AR: First of all, Somali smugglers are inhuman and they are criminals in the true sense of the meaning. They transport immigrants in old and wrecked boats, and they do not commit themselves to their capacity. A boat that holds 10 will be loaded with 30 and one that holds 40 will be amassed with 100.
Second, when there is overload, they force people on board to jump into the sea under the threat of arms.
Even if what you say is true, we can't let these smugglers practice their dirty jobs, and we have to protect our regional waters.
YP: Do you have cooperation with countries targeted by drug dealers and illegal immigrants?
AR: Drug trading is among the things fought globally and because our administration is still new, we don't have any cooperation with our brothers in Oman or Saudi Arabia to fight drug trading.
Further, illegal immigration does not target our country as 70 percent of those who cross Gulf of Aden go to the Gulf and European countries as well as America. There should be joint cooperation with Gulf countries and European countries like France, Britain and Italy to curb such a phenomenon. The European Union has supported Spain to fight illegal immigration, though it is a rich country and not poor like Yemen.
YP: Have you talked to Gulf and European countries on this matter?
AR: We have raised the matter before our European friends and they show understanding of it. We were to hold a conference to discuss the issue of illegal immigrants; however, it was postponed.

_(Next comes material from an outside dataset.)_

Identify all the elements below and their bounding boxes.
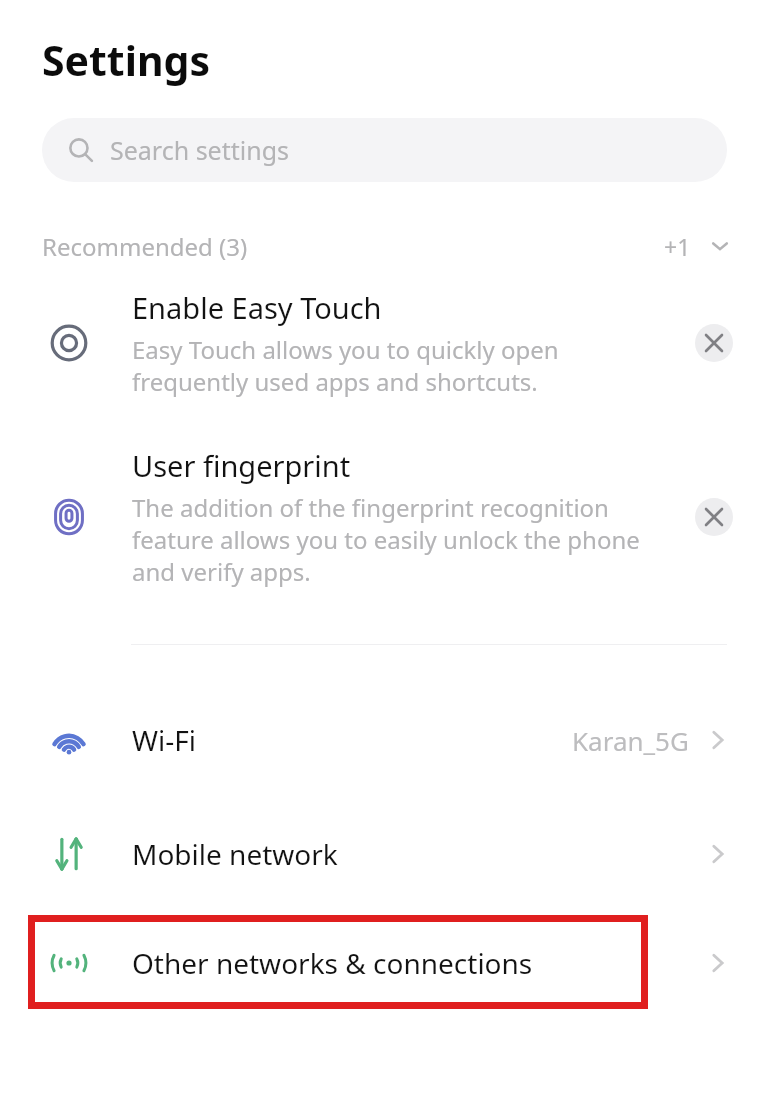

YP: Do you not see that the foreign policy of war on terror has helped you a lot?
AR: We are allying with countries fighting terrorism, because our country has suffered a lot. However, I would like to assure that what has been achieved was made under local support. There has been limited support for other countries.
YP: But how do you say that support of foreign countries is of disadvantage though you are the beneficial party?
AR: It is of disadvantage because people as well as high ranking officials believe that coalition countries provide us with unlimited support even at the level of budget. When we ask for our budget from the Ministry of Finance, they tell us that we are a supported institution, therefore, we neither receive support from foreign countries nor a budget from the government as others. I again assure that our administration has been established with Yemeni resources and we receive limited support from some friendly countries and we thank them for that.
YP: Do you feel that officials who have close relations with smugglers, especially those who smuggle diesel, feel harmed by coastguards?
AR: The task of the coastguard forces is to fight smuggling, whether of drugs, commodities, or fuel. In this respect, we accomplished success, and such a success prompted Interior Minister Rashad Al-Alimi, political leadership and citizens to praise our efforts. We perform our tasks according to laws and we don’t care about who is to be affected and who is not. One of our main objectives is to fight corruption and we will not hesitate to fight it.
YP: Recently we heard of big quantities of pesticide smuggled through Mocha Port?
AR: We do not operate there, and Mocha port is still controlled by the armed forces. We are working now to take over the responsibility in Mocha and Al-Mukalla ports.
YP: What about fishing boats and ships?
AR: By the time we established our administration, Al-Shmou'a newspaper reported then that coastguard forces receive $3,000 from each fishing ship in return for allowing them to fish. I wrote back to the paper and told them we do not have any branch in Al-Mahrah. We came to know later that a brigade called coastguard was meant by that report and not us.
YP: What about weapon cargos and terrorists?AR: We, in collaboration with coalition forces, managed to seize weapon cargos as we arrested a group of Yemenis, Somalis and Ethiopians over the last couple of months. This was announced at the time we seized these weapons and we sent them to state storehouses.